The next day was the groups’ first official day as sixth year Hogwarts students. Lessons began straight away after receiving their timetables. Marion and Lily sat together at the front of Potions class, books out and quills ready as Professor Slughorn entered the room. They were geniuses at potions, not only for the reason that Slughorn loved them more than any other students he’d had. The small man rolled in with the usual spring in his step and a smile on his slightly wizened face. His tattered and patched robes pillowed out from his plump frame as he trotted along. He stepped into the middle of the room and addressed the whole class with his croaky voice.
“Welcome back, welcome back. It’s good to see you all back again.” He grinned distractedly, fumbling in his pockets as if he was looking for something. Patting the front of his robes, he stopped his rummaging, seemingly content that he could feel whatever he was looking for underneath. “Today we are going to head straight into the practical work. I trust that at least some of you have read through the potions book for this year? Yes? Good, good. Well today we will be working on the Draught of Living Death so please turn to the appropriate page and begin your practical.”
No sooner had the Professor finished his sentence, Lily and Marion shot out of their seats and began what they referred to as ‘speed-brewing’. As Lily set up the equipment, Marion gathered the ingredients and they both concocted together with such speed, they were done before most of the other groups were even halfway into it. This was routine for them. No one could ever match them in this respect. Even Slughorn was impressed with his two prize students and he dropped a leaf into their cauldron to test it. No sooner had the object touched the surface of the liquid, it dissolved and crumpled until there was nothing there.
“Merlin’s beard!” cried the aging Professor as if it were the first time Lily and Marion had ever got anything perfect. “This is impeccable! Thirty points to Gryffindor!” He was still in a daze and muttering happily to himself as he walked off after he had instructed Lily and Marion to spend the rest of the lesson instructing the others on how to make their potions. Marion huffed and looked over at Lily.
“For God’s sake!” she exasperated. “After all that he doesn’t even let us have the rest of the lesson off! Absolutely bloody ridiculous.”
“Jesus, Marion, we only just got here!” Lily laughed. “Are you really that lazy?” Marion pulled a face.
“Well some of us don’t get off on living and breathing schoolwork.” She sniped. Lily raised an amused eyebrow.
“You do just as well in classes as I do, you know.” She retorted.
“Yeah well that may be but I don’t spend my life with my head in a book.” Marion said as she playfully poked Lily’s side. She then spotted David Berkeley over her shoulder absent-mindedly flicking balls of scrunched up paper at his cauldron. His friend, who sat next to him, seemed to be judging him on how close each one got to falling in. Lily followed her gaze and rolled her eyes at what she was looking at.
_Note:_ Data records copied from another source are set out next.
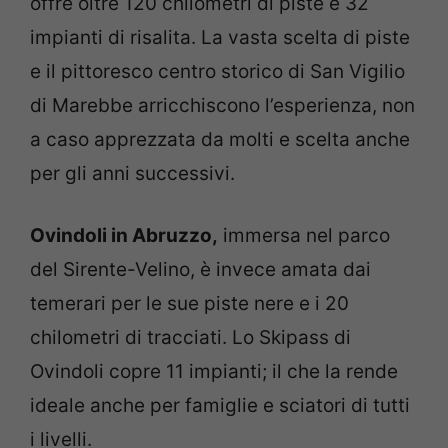
offre oltre 120 chilometri di piste e 32
impianti di risalita. La vasta scelta di piste
e il pittoresco centro storico di San Vigilio
di Marebbe arricchiscono l’esperienza, non
a caso apprezzata da molti e scelta anche
per gli anni successivi.
Ovindoli in Abruzzo,
immersa nel parco
del Sirente-Velino, è invece amata dai
temerari per le sue piste nere e i 20
chilometri di tracciati. Lo Skipass di
Ovindoli copre 11 impianti; il che la rende
ideale anche per famiglie e sciatori di tutti
i livelli.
Typical Marion; she bounces back quicker than a house elf when you mention clothes.
“Go on then.” she nodded towards the two boys. “I’ll help people, you go and entertain yourself. I guess that’s what you do best.”
“Thank you, thank you, thank you!” Marion said, giving Lily a quick hug and rushing over to where David sat. Lily looked over her shoulder at her friend, sighing in amusement as she saw her twiddle her hair between her fingers flirtatiously, sitting on the table and leaning over the cauldron to when showing him what to do. Marion looked like she was enjoying herself profusely. She was used to the attention men gave her, and was not complaining one bit as David and his friend regarded her ample chest, then exchanged approving looks. Lily herself would have felt horribly violated at that sort of gesture, but she wasn’t one for blatant flirting. James Potter had been pestering her enough to ruin that for her. With one last roll of her eyes in her friend’s direction, she walked over to two girls whose cauldron was billowing black steam.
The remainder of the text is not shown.